You bettah WORK!

A new boy started working at my office today. I was perhaps going to set about seeing him naked. But I Facebook stalked him, and he’s engaged.

*sigh*

You know, I’m really wasting pretty here. Can we please hire someone who can bend me over my desk after hours?

Keep on creepin’ on.

Series of messages from a guy via OKCupid…

Saturday night:
10:31 pm: “Hello invisible lady. How is it going tonight?” (“Invisible lady” because I don’t have a photo.)
10:32 pm: “[Town I live in] isn’t too far!”
10:34 pm: “Can I hear a dirty joke from you tonight?

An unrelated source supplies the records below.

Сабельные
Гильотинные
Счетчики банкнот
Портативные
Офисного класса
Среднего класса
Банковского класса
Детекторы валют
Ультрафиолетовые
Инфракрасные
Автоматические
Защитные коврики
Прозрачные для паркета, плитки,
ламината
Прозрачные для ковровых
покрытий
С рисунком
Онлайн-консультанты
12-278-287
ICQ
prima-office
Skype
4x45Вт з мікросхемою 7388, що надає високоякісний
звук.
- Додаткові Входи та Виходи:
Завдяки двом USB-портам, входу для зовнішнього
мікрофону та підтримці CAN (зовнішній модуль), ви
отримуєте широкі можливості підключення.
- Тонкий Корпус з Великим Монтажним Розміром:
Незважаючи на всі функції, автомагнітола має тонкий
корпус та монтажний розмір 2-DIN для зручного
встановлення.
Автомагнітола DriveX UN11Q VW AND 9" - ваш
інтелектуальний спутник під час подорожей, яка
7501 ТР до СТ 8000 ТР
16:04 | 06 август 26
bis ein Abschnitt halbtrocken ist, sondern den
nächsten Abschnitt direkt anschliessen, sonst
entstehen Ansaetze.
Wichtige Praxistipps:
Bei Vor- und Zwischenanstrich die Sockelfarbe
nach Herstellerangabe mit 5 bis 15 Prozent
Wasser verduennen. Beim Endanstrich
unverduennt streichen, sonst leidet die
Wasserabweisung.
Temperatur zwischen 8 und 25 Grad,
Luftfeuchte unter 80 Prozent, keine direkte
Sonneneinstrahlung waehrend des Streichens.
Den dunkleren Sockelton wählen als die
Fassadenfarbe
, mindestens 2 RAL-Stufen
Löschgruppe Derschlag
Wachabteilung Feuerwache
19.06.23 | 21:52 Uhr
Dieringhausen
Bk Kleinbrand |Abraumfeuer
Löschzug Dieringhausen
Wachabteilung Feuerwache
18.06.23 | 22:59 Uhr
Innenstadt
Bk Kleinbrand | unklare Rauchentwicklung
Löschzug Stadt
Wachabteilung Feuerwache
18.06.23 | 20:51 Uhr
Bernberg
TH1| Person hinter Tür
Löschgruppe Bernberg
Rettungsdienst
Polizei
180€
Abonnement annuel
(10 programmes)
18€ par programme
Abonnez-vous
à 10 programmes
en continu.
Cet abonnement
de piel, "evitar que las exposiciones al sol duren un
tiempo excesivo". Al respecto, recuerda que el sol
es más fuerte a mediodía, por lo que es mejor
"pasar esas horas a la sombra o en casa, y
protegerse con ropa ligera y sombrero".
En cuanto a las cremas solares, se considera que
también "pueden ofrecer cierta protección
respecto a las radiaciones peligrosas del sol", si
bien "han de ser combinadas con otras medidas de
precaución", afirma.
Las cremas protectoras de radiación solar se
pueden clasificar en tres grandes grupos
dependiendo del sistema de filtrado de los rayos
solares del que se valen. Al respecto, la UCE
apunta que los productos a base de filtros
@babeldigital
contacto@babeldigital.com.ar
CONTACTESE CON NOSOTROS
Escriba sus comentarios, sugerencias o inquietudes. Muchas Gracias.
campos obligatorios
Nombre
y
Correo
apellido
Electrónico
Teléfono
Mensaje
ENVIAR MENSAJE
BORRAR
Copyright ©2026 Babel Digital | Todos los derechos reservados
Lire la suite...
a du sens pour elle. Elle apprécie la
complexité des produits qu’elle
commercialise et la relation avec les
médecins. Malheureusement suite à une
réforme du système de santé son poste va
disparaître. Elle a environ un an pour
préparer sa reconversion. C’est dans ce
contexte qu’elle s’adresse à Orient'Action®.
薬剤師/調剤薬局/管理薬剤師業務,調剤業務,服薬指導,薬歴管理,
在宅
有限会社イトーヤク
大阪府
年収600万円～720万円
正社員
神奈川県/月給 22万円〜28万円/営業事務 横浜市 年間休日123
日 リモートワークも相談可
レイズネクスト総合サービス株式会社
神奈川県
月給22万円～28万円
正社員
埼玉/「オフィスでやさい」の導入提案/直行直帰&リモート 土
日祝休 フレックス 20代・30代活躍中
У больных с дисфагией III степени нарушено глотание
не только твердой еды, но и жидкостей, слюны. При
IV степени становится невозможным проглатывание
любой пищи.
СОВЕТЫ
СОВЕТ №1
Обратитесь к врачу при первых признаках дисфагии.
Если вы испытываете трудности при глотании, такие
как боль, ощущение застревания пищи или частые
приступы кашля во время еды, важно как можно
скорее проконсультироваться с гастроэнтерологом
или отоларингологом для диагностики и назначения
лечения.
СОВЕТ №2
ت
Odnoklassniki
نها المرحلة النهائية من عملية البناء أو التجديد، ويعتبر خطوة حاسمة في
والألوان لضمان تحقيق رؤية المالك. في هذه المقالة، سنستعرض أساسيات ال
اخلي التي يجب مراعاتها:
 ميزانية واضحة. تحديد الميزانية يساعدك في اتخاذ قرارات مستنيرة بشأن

B-)”
10:51 pm: “Could we get to know each other?”

Yesterday morning:
11:18 am: “Good morning… Do I hear back from you?”

Last night before bed:
12:36 am: “Hi there… Not sleepy tonight?​”
12:46 am: “Are you around?​”

Congratulations on being the impetus for me learning how to block people on OkCupid.

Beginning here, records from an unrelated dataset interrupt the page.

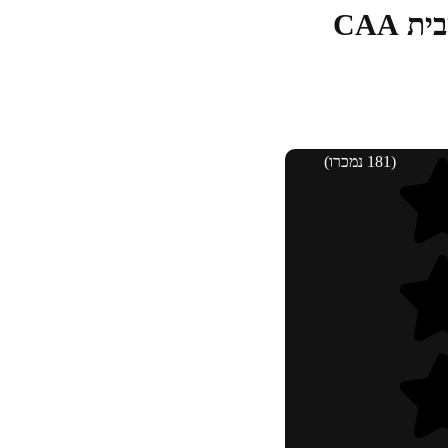
(181 נמכרו)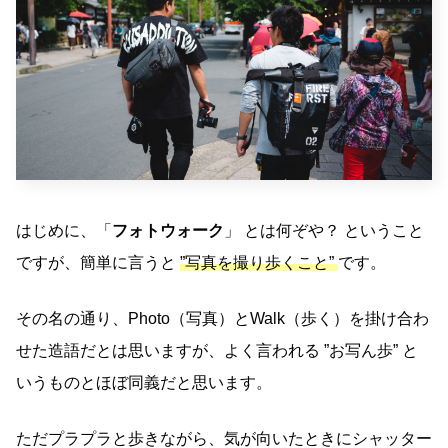
はじめに、「
フォトウォーク
」 とは何ぞや？ ということ
ですが、簡単に言うと
”写真を撮り歩くこと”
です。
その名の通り、Photo（写真）とWalk（歩く）を掛け合わ
せた造語だとは思いますが、よく言われる ”お写ん歩” と
いうものとほぼ同義だと思います。
ただプラプラと歩きながら、気が向いたときにシャッター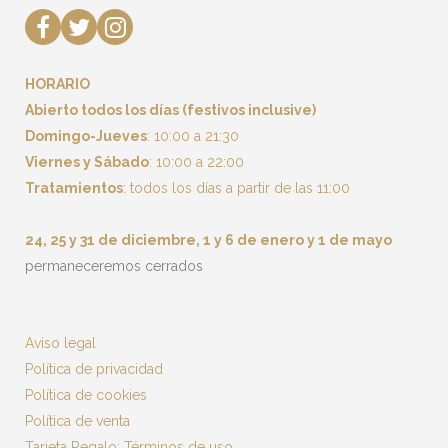
HORARIO
Abierto todos los días (festivos inclusive)
Domingo-Jueves
: 10:00 a 21:30
Viernes y Sábado
: 10:00 a 22:00
Tratamientos
: todos los días a partir de las 11:00
24, 25 y 31 de diciembre, 1 y 6 de enero y 1 de mayo
permaneceremos cerrados
Aviso legal
Política de privacidad
Política de cookies
Política de venta
Tarjeta Regalo: Términos de uso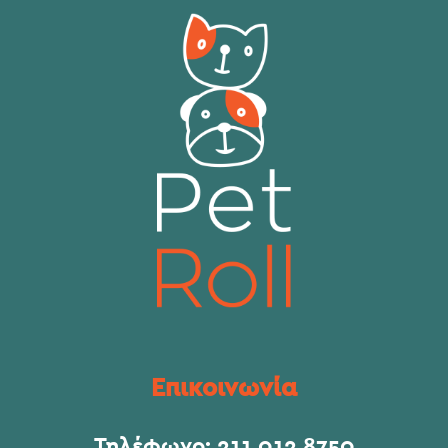
Επικοινωνία
Τηλέφωνο:
211 012 8750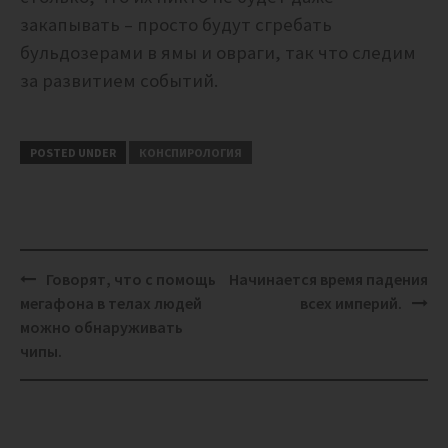
закапывать – просто будут сгребать
бульдозерами в ямы и овраги, так что следим
за развитием событий.
POSTED UNDER
КОНСПИРОЛОГИЯ
Post
Говорят, что с помощь
Начинается время падения
navigation
мегафона в телах людей
всех империй.
можно обнаруживать
чипы.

I realize English is probably not his first language. Stalking transcends those barriers.

By the way, I didn’t upload a photo because I’m sort of just browsing, not seriously looking, and I didn’t want creepy bastards sending me messages like I had on Match.com. But when you don’t have a photo, apparently the CREEPIEST bastards send you messages. I’ve gotten several, none worth replying to. But maybe dudes think I must have fairly screwed-up self-esteem to not even rustle up ONE photo, so maybe I’ll just fuck a stalker if he tries?

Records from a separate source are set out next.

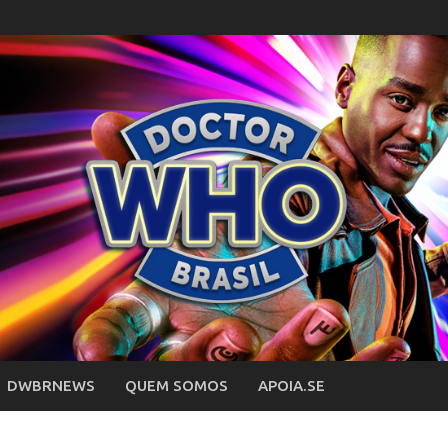
DWBRNEWS
QUEM SOMOS
APOIA.SE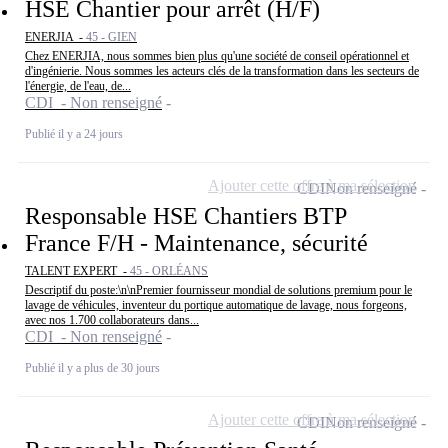
HSE Chantier pour arrêt (H/F)
ENERJIA -
45 - GIEN
Chez ENERJIA, nous sommes bien plus qu'une société de conseil opérationnel et
d'ingénierie. Nous sommes les acteurs clés de la transformation dans les secteurs de
l'énergie, de l'eau, de...
CDI - Non renseigné
Publié il y a 24 jours
Ajouter cette offre à ma sélection
CDI
Non renseigné
Responsable HSE Chantiers BTP
France F/H - Maintenance, sécurité
TALENT EXPERT -
45 - ORLÉANS
Descriptif du poste:\n\nPremier fournisseur mondial de solutions premium pour le
lavage de véhicules, inventeur du portique automatique de lavage, nous forgeons,
avec nos 1.700 collaborateurs dans...
CDI - Non renseigné
Publié il y a plus de 30 jours
Ajouter cette offre à ma sélection
CDI
Non renseigné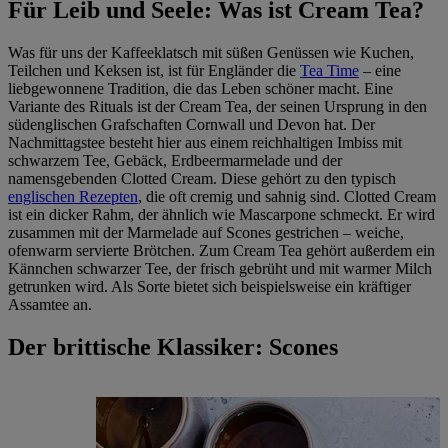
Für Leib und Seele: Was ist Cream Tea?
Was für uns der Kaffeeklatsch mit süßen Genüssen wie Kuchen,
Teilchen und Keksen ist, ist für Engländer die
Tea Time
– eine
liebgewonnene Tradition, die das Leben schöner macht. Eine
Variante des Rituals ist der Cream Tea, der seinen Ursprung in den
südenglischen Grafschaften Cornwall und Devon hat. Der
Nachmittagstee besteht hier aus einem reichhaltigen Imbiss mit
schwarzem Tee, Gebäck, Erdbeermarmelade und der
namensgebenden Clotted Cream. Diese gehört zu den typisch
englischen Rezepten
, die oft cremig und sahnig sind. Clotted Cream
ist ein dicker Rahm, der ähnlich wie Mascarpone schmeckt. Er wird
zusammen mit der Marmelade auf Scones gestrichen – weiche,
ofenwarm servierte Brötchen. Zum Cream Tea gehört außerdem ein
Kännchen schwarzer Tee, der frisch gebrüht und mit warmer Milch
getrunken wird. Als Sorte bietet sich beispielsweise ein kräftiger
Assamtee an.
Der brittische Klassiker: Scones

Also, this guy has only one photo, and it’s of him wearing a surgical mask in an operating room with about five other people, also in surgical masks. You might think “Ooh, doctor!,” but I’ve seen enough Lifetime movies to know that if I interact with this guy, I’m gonna wake up in a stranger’s bathtub with amnesia and one less kidney.

P.S. If you wondered, “B-)” is a cool-guy smiley with sunglasses, which auto-formats in some venues, but not in the OKC email system, so you just look like an asshole. And that’s why you shouldn’t communicate with emojis.